▶ [Problem to solve]: Copy out, from the data below, each line in which the word "portal" occurs.

Stored items from a collection:

------------

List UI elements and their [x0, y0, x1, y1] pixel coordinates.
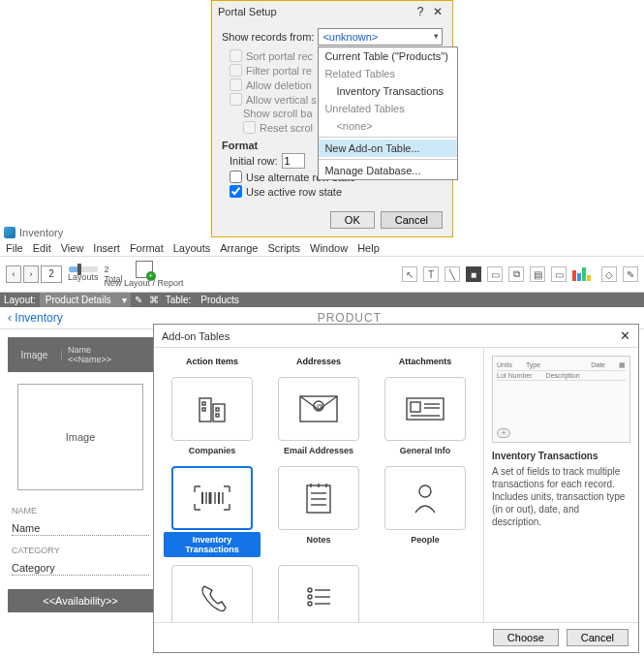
addon-cancel-button[interactable]: Cancel: [567, 629, 629, 646]
tile-notes[interactable]: Notes: [270, 466, 367, 557]
category-field[interactable]: Category: [12, 561, 149, 576]
reset-scroll-checkbox[interactable]: [243, 121, 256, 134]
format-painter-icon[interactable]: ✎: [623, 266, 638, 282]
tile-companies[interactable]: Companies: [164, 377, 261, 458]
next-record-button[interactable]: ›: [23, 266, 39, 283]
close-icon[interactable]: ✕: [620, 328, 630, 343]
ok-button[interactable]: OK: [330, 211, 375, 229]
image-container[interactable]: Image: [17, 384, 143, 490]
record-slider[interactable]: [69, 266, 98, 272]
layout-select[interactable]: Product Details: [40, 293, 131, 307]
menu-edit[interactable]: Edit: [33, 242, 51, 254]
initial-row-input[interactable]: [282, 153, 305, 169]
svg-rect-5: [216, 414, 219, 417]
tile-phone-numbers[interactable]: Phone Numbers: [164, 565, 261, 622]
name-field[interactable]: Name: [12, 521, 149, 536]
svg-rect-10: [411, 402, 420, 412]
tile-addresses[interactable]: Addresses: [270, 352, 367, 369]
show-records-label: Show records from:: [222, 31, 314, 43]
close-icon[interactable]: ✕: [429, 5, 446, 18]
menu-file[interactable]: File: [6, 242, 23, 254]
addon-tiles-grid: Action Items Addresses Attachments Compa…: [154, 348, 483, 622]
svg-rect-4: [216, 408, 219, 411]
sort-checkbox[interactable]: [230, 49, 242, 62]
alt-row-checkbox[interactable]: [230, 171, 242, 183]
window-title: Inventory: [19, 227, 63, 238]
prev-record-button[interactable]: ‹: [6, 266, 21, 283]
field-tool-icon[interactable]: ▭: [487, 266, 503, 282]
new-layout-button[interactable]: New Layout / Report: [133, 261, 156, 288]
menu-bar: File Edit View Insert Format Layouts Arr…: [0, 240, 644, 257]
dd-new-addon-table[interactable]: New Add-on Table...: [319, 140, 457, 157]
menu-arrange[interactable]: Arrange: [220, 242, 258, 254]
portal-tool-icon[interactable]: ▤: [530, 266, 545, 282]
tile-people[interactable]: People: [377, 466, 474, 557]
menu-insert[interactable]: Insert: [93, 242, 120, 254]
phone-icon: [171, 565, 253, 622]
text-tool-icon[interactable]: T: [423, 266, 439, 282]
breadcrumb-back[interactable]: ‹ Inventory: [8, 311, 63, 325]
image-header: Image: [8, 350, 62, 360]
category-label: CATEGORY: [12, 546, 153, 555]
chevron-down-icon: ▾: [434, 31, 439, 41]
show-records-select[interactable]: <unknown> ▾ Current Table ("Products") R…: [318, 28, 443, 46]
show-records-dropdown: Current Table ("Products") Related Table…: [318, 47, 458, 180]
filter-checkbox[interactable]: [230, 64, 242, 77]
tile-attachments[interactable]: Attachments: [377, 352, 474, 369]
name-header: Name: [68, 345, 111, 355]
menu-scripts[interactable]: Scripts: [267, 242, 300, 254]
dd-none: <none>: [319, 117, 457, 135]
addon-side-panel: UnitsTypeDate▦ Lot NumberDescription + I…: [483, 348, 638, 622]
menu-layouts[interactable]: Layouts: [173, 242, 211, 254]
svg-point-27: [419, 485, 431, 497]
button-tool-icon[interactable]: ▭: [551, 266, 567, 282]
addon-tables-dialog: Add-on Tables ✕ Action Items Addresses A…: [153, 324, 639, 653]
dd-current-table[interactable]: Current Table ("Products"): [319, 47, 457, 65]
portal-dialog-title: Portal Setup: [218, 6, 412, 17]
tab-tool-icon[interactable]: ⧉: [508, 266, 524, 282]
breadcrumb-title: PRODUCT: [63, 311, 636, 325]
choose-button[interactable]: Choose: [493, 629, 559, 646]
person-icon: [384, 466, 466, 530]
cancel-button[interactable]: Cancel: [381, 211, 443, 229]
allow-vertical-checkbox[interactable]: [230, 93, 242, 106]
tile-topics[interactable]: Topics: [270, 565, 367, 622]
tile-email-addresses[interactable]: @ Email Addresses: [270, 377, 367, 458]
menu-format[interactable]: Format: [130, 242, 164, 254]
dd-related-header: Related Tables: [319, 65, 457, 82]
menu-help[interactable]: Help: [357, 242, 380, 254]
pointer-tool-icon[interactable]: ↖: [402, 266, 417, 282]
link-icon[interactable]: ⌘: [146, 295, 162, 305]
menu-view[interactable]: View: [61, 242, 84, 254]
help-icon[interactable]: ?: [412, 5, 429, 18]
web-tool-icon[interactable]: ◇: [601, 266, 617, 282]
addon-selected-desc: A set of fields to track multiple transa…: [492, 465, 630, 528]
active-row-checkbox[interactable]: [230, 185, 242, 198]
list-icon: [278, 565, 359, 622]
rectangle-tool-icon[interactable]: ■: [466, 266, 481, 282]
record-number-input[interactable]: 2: [41, 266, 62, 283]
notepad-icon: [278, 466, 359, 530]
allow-delete-checkbox[interactable]: [230, 78, 242, 91]
chart-tool-icon[interactable]: [572, 267, 596, 281]
tile-general-info[interactable]: General Info: [377, 377, 474, 458]
svg-rect-2: [202, 402, 205, 405]
svg-point-30: [308, 595, 312, 599]
app-icon: [4, 227, 15, 238]
layout-bar: Layout: Product Details ✎ ⌘ Table: Produ…: [0, 293, 644, 307]
tile-action-items[interactable]: Action Items: [164, 352, 261, 369]
pencil-icon[interactable]: ✎: [131, 295, 146, 305]
envelope-icon: @: [278, 377, 359, 441]
addon-dialog-title: Add-on Tables: [162, 330, 620, 342]
layout-label: Layout:: [0, 293, 40, 307]
addon-preview: UnitsTypeDate▦ Lot NumberDescription +: [492, 356, 630, 443]
line-tool-icon[interactable]: ╲: [445, 266, 460, 282]
dd-manage-database[interactable]: Manage Database...: [319, 162, 457, 179]
preview-add-icon: +: [497, 428, 510, 438]
dd-inventory-transactions[interactable]: Inventory Transactions: [319, 82, 457, 100]
svg-text:@: @: [316, 402, 323, 411]
name-label: NAME: [12, 506, 153, 515]
menu-window[interactable]: Window: [310, 242, 348, 254]
detail-header: Image Name <<Name>>: [8, 337, 153, 372]
tile-inventory-transactions[interactable]: Inventory Transactions: [164, 466, 261, 557]
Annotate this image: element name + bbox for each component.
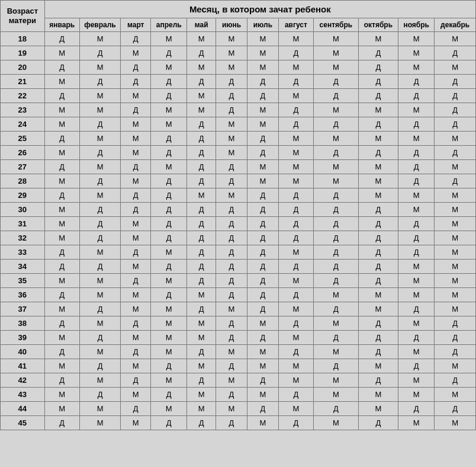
data-cell: М: [44, 46, 79, 60]
data-cell: М: [151, 103, 187, 117]
super-header-label: Месяц, в котором зачат ребенок: [44, 1, 475, 18]
data-cell: М: [435, 359, 476, 373]
data-cell: Д: [435, 89, 476, 103]
data-cell: М: [398, 345, 435, 359]
data-cell: Д: [151, 231, 187, 245]
data-cell: Д: [151, 75, 187, 89]
table-row: 43МДМДМДМДММММ: [1, 388, 476, 402]
month-header: апрель: [151, 18, 187, 32]
table-row: 19МДМДДММДМДМД: [1, 46, 476, 60]
data-cell: М: [44, 231, 79, 245]
data-cell: Д: [358, 89, 398, 103]
data-cell: Д: [398, 75, 435, 89]
data-cell: Д: [187, 274, 216, 288]
data-cell: Д: [247, 217, 278, 231]
data-cell: М: [121, 46, 151, 60]
data-cell: М: [358, 388, 398, 402]
data-cell: М: [435, 231, 476, 245]
data-cell: М: [247, 103, 278, 117]
month-header: декабрь: [435, 18, 476, 32]
data-cell: Д: [398, 331, 435, 345]
data-cell: Д: [313, 146, 358, 160]
data-cell: М: [358, 402, 398, 416]
data-cell: Д: [313, 75, 358, 89]
data-cell: М: [121, 302, 151, 316]
data-cell: М: [216, 402, 247, 416]
data-cell: Д: [44, 345, 79, 359]
data-cell: М: [187, 331, 216, 345]
data-cell: М: [121, 231, 151, 245]
data-cell: Д: [151, 288, 187, 302]
data-cell: М: [278, 274, 313, 288]
data-cell: Д: [358, 117, 398, 132]
row-header-label: Возраст матери: [1, 1, 45, 32]
data-cell: М: [313, 46, 358, 60]
data-cell: Д: [187, 146, 216, 160]
data-cell: Д: [79, 388, 121, 402]
data-cell: М: [79, 402, 121, 416]
data-cell: М: [398, 316, 435, 331]
data-cell: Д: [313, 359, 358, 373]
data-cell: Д: [44, 160, 79, 174]
data-cell: М: [247, 60, 278, 75]
data-cell: Д: [151, 174, 187, 188]
data-cell: М: [151, 245, 187, 260]
data-cell: М: [187, 32, 216, 46]
data-cell: М: [358, 188, 398, 203]
table-row: 25ДММДДМДМММММ: [1, 132, 476, 146]
data-cell: М: [151, 302, 187, 316]
data-cell: Д: [313, 188, 358, 203]
data-cell: М: [79, 60, 121, 75]
data-cell: М: [151, 117, 187, 132]
data-cell: М: [216, 132, 247, 146]
data-cell: Д: [151, 388, 187, 402]
data-cell: Д: [79, 203, 121, 217]
data-cell: Д: [121, 103, 151, 117]
data-cell: Д: [44, 32, 79, 46]
data-cell: Д: [398, 146, 435, 160]
data-cell: Д: [278, 75, 313, 89]
data-cell: Д: [435, 146, 476, 160]
data-cell: М: [79, 288, 121, 302]
data-cell: Д: [216, 231, 247, 245]
data-cell: М: [79, 103, 121, 117]
data-cell: Д: [187, 160, 216, 174]
age-cell: 23: [1, 103, 45, 117]
table-row: 28МДМДДДММММДД: [1, 174, 476, 188]
table-row: 31МДМДДДДДДДДМ: [1, 217, 476, 231]
data-cell: М: [121, 416, 151, 430]
table-row: 37МДММДМДМДМДМ: [1, 302, 476, 316]
data-cell: Д: [358, 217, 398, 231]
data-cell: М: [247, 32, 278, 46]
data-cell: М: [313, 60, 358, 75]
data-cell: Д: [435, 345, 476, 359]
data-cell: Д: [79, 75, 121, 89]
data-cell: Д: [247, 132, 278, 146]
data-cell: Д: [121, 188, 151, 203]
data-cell: Д: [216, 75, 247, 89]
data-cell: Д: [358, 331, 398, 345]
age-cell: 45: [1, 416, 45, 430]
data-cell: М: [278, 89, 313, 103]
age-cell: 31: [1, 217, 45, 231]
table-row: 44ММДМММДМДМДД: [1, 402, 476, 416]
data-cell: М: [44, 174, 79, 188]
table-row: 21МДДДДДДДДДДД: [1, 75, 476, 89]
data-cell: М: [435, 288, 476, 302]
data-cell: М: [79, 89, 121, 103]
age-cell: 20: [1, 60, 45, 75]
data-cell: Д: [121, 75, 151, 89]
data-cell: Д: [398, 402, 435, 416]
month-header: сентябрь: [313, 18, 358, 32]
age-cell: 24: [1, 117, 45, 132]
data-cell: Д: [216, 245, 247, 260]
data-cell: Д: [398, 160, 435, 174]
data-cell: М: [358, 288, 398, 302]
data-cell: М: [79, 373, 121, 388]
data-cell: Д: [247, 231, 278, 245]
data-cell: Д: [278, 388, 313, 402]
month-header: июль: [247, 18, 278, 32]
data-cell: Д: [151, 89, 187, 103]
data-cell: Д: [398, 89, 435, 103]
data-cell: М: [187, 188, 216, 203]
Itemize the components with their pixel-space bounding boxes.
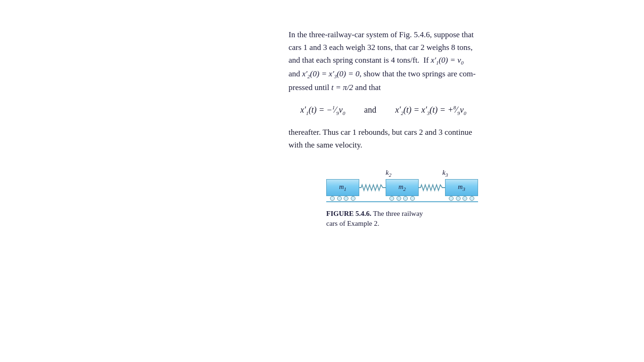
k3-label: k3 [442, 169, 448, 178]
wheel [396, 196, 401, 201]
equation-display: x′1(t) = −1⁄9v0 and x′2(t) = x′3(t) = +8… [289, 105, 478, 116]
wheel [410, 196, 415, 201]
k2-label: k2 [386, 169, 391, 178]
car-3: m3 [445, 179, 478, 196]
car-2: m2 [386, 179, 419, 196]
railway-diagram: k2 k3 m1 m2 [326, 169, 478, 203]
condition-math: x′1(0) = v0 [431, 56, 464, 65]
wheel [351, 196, 355, 201]
car-3-label: m3 [458, 183, 465, 192]
spring-k3 [419, 183, 445, 192]
car-2-label: m2 [398, 183, 406, 192]
spring-k2 [359, 183, 386, 192]
track-line [326, 201, 478, 203]
wheels-row [326, 196, 478, 201]
figure-container: k2 k3 m1 m2 [326, 169, 478, 229]
equation-right: x′2(t) = x′3(t) = +8⁄9v0 [395, 105, 466, 116]
page-content: In the three-railway-car system of Fig. … [289, 28, 478, 229]
wheel [344, 196, 348, 201]
wheel [403, 196, 408, 201]
wheel [337, 196, 342, 201]
equation-and: and [364, 105, 376, 115]
wheel [389, 196, 394, 201]
figure-caption-bold: FIGURE 5.4.6. [326, 210, 372, 217]
figure-caption: FIGURE 5.4.6. The three railway cars of … [326, 209, 430, 229]
wheel [456, 196, 461, 201]
wheel [449, 196, 454, 201]
car-1: m1 [326, 179, 359, 196]
thereafter-paragraph: thereafter. Thus car 1 rebounds, but car… [289, 126, 478, 151]
wheel [470, 196, 474, 201]
main-paragraph: In the three-railway-car system of Fig. … [289, 28, 478, 94]
cars-springs-row: m1 m2 [326, 179, 478, 196]
wheel [330, 196, 335, 201]
wheel [462, 196, 467, 201]
car-1-label: m1 [339, 183, 347, 192]
equation-left: x′1(t) = −1⁄9v0 [300, 105, 345, 116]
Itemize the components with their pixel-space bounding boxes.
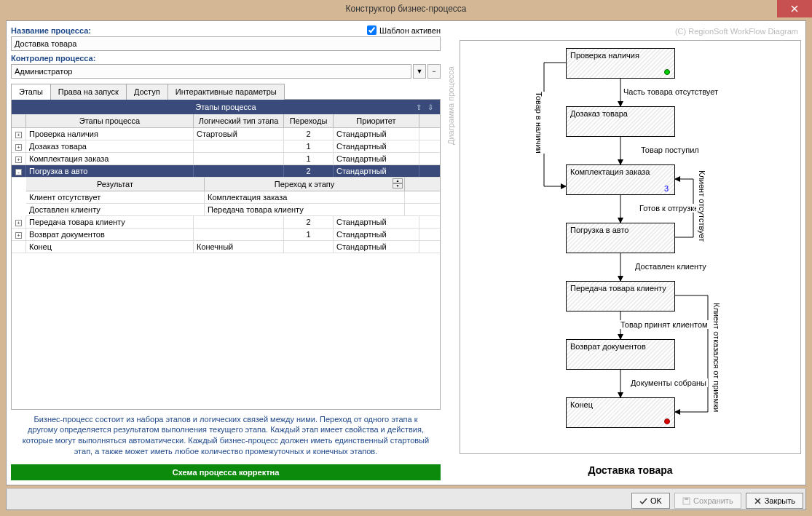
diagram-node[interactable]: Конец <box>566 397 675 428</box>
edge-label: Клиент отсутствует <box>696 170 708 242</box>
diagram-title: Доставка товара <box>460 464 801 476</box>
window-title: Конструктор бизнес-процесса <box>345 4 466 14</box>
save-icon <box>682 497 690 505</box>
edge-label: Товар поступил <box>639 146 701 154</box>
left-panel: Название процесса: Шаблон активен Контро… <box>11 25 441 480</box>
table-row[interactable]: + Проверка наличия Стартовый 2 Стандартн… <box>12 128 440 140</box>
controller-label: Контролер процесса: <box>11 54 95 63</box>
move-up-button[interactable]: ⇧ <box>414 102 424 112</box>
check-icon <box>639 497 647 505</box>
spin-down[interactable]: ▼ <box>393 183 403 188</box>
edge-label: Часть товара отсутствует <box>622 87 720 96</box>
diagram-node[interactable]: Возврат документов <box>566 339 675 370</box>
grid-body: + Проверка наличия Стартовый 2 Стандартн… <box>12 128 440 409</box>
table-row[interactable]: + Передача товара клиенту 2 Стандартный <box>12 216 440 229</box>
edge-label: Доставлен клиенту <box>634 262 708 271</box>
tab-stages[interactable]: Этапы <box>11 84 51 100</box>
svg-rect-1 <box>685 498 688 500</box>
ok-button[interactable]: OK <box>631 493 670 509</box>
spin-up[interactable]: ▲ <box>393 178 403 183</box>
expand-icon[interactable]: + <box>15 156 22 163</box>
close-button[interactable]: Закрыть <box>746 493 803 509</box>
diagram-node[interactable]: Погрузка в авто <box>566 223 675 253</box>
grid-title-bar: Этапы процесса ⇧ ⇩ <box>12 100 440 114</box>
diagram-node[interactable]: Проверка наличия <box>566 48 675 79</box>
expand-icon[interactable]: + <box>15 232 22 239</box>
diagram-node[interactable]: Комплектация заказа 3 <box>566 164 675 195</box>
table-row[interactable]: + Комплектация заказа 1 Стандартный <box>12 153 440 165</box>
tabs: Этапы Права на запуск Доступ Интерактивн… <box>11 83 441 100</box>
tab-rights[interactable]: Права на запуск <box>50 84 127 100</box>
titlebar: Конструктор бизнес-процесса <box>0 0 812 17</box>
process-name-input[interactable] <box>11 36 441 51</box>
diagram-node[interactable]: Передача товара клиенту <box>566 281 675 311</box>
edge-label: Товар в наличии <box>533 92 545 154</box>
end-dot-icon <box>664 418 670 424</box>
sub-grid-columns: Результат Переход к этапу ▲▼ <box>26 178 440 191</box>
table-row[interactable]: Конец Конечный Стандартный <box>12 241 440 253</box>
edge-label: Документы собраны <box>629 378 708 387</box>
tab-params[interactable]: Интерактивные параметры <box>167 84 285 100</box>
table-row[interactable]: + Возврат документов 1 Стандартный <box>12 229 440 241</box>
right-panel: (C) RegionSoft WorkFlow Diagram <box>460 25 801 480</box>
move-down-button[interactable]: ⇩ <box>425 102 435 112</box>
tab-content: Этапы процесса ⇧ ⇩ Этапы процесса Логиче… <box>11 100 441 410</box>
edge-label: Клиент отказался от приемки <box>711 303 722 412</box>
expand-icon[interactable]: + <box>15 220 22 226</box>
grid-columns: Этапы процесса Логический тип этапа Пере… <box>12 114 440 128</box>
diagram-area[interactable]: Проверка наличия Дозаказ товара Комплект… <box>460 40 801 454</box>
tab-access[interactable]: Доступ <box>126 84 168 100</box>
controller-input[interactable] <box>11 64 411 79</box>
diagram-copyright: (C) RegionSoft WorkFlow Diagram <box>460 25 801 37</box>
controller-dropdown-button[interactable]: ▼ <box>413 64 426 79</box>
template-active-input[interactable] <box>367 25 377 35</box>
window-close-button[interactable] <box>777 0 812 17</box>
edge-label: Товар принят клиентом <box>619 320 709 329</box>
edge-label: Готов к отгрузке <box>638 204 700 213</box>
col-prio[interactable]: Приоритет <box>334 114 419 127</box>
expand-icon[interactable]: + <box>15 144 22 151</box>
sub-row[interactable]: Доставлен клиенту Передача товара клиент… <box>26 204 440 216</box>
status-bar: Схема процесса корректна <box>11 464 441 480</box>
content-area: Название процесса: Шаблон активен Контро… <box>6 20 806 485</box>
close-icon <box>754 497 762 505</box>
save-button: Сохранить <box>674 493 741 509</box>
process-name-label: Название процесса: <box>11 26 91 35</box>
info-text: Бизнес-процесс состоит из набора этапов … <box>11 410 441 461</box>
footer-buttons: OK Сохранить Закрыть <box>631 493 803 509</box>
col-logic[interactable]: Логический тип этапа <box>194 114 284 127</box>
start-dot-icon <box>664 69 670 75</box>
col-stage[interactable]: Этапы процесса <box>26 114 194 127</box>
template-active-checkbox[interactable]: Шаблон активен <box>367 25 441 35</box>
col-trans[interactable]: Переходы <box>284 114 334 127</box>
divider-label: Диаграмма процесса <box>446 66 455 145</box>
diagram-node[interactable]: Дозаказ товара <box>566 106 675 137</box>
table-row[interactable]: + Дозаказ товара 1 Стандартный <box>12 140 440 153</box>
sub-row[interactable]: Клиент отсутствует Комплектация заказа <box>26 191 440 204</box>
collapse-icon[interactable]: - <box>15 169 22 175</box>
table-row[interactable]: - Погрузка в авто 2 Стандартный <box>12 165 440 178</box>
controller-clear-button[interactable]: − <box>427 64 441 79</box>
expand-icon[interactable]: + <box>15 132 22 138</box>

------------

▶ [Task result]:
portal-tool-icon[interactable]: ▤: [530, 266, 545, 282]
portal-dialog-title: Portal Setup: [218, 6, 412, 17]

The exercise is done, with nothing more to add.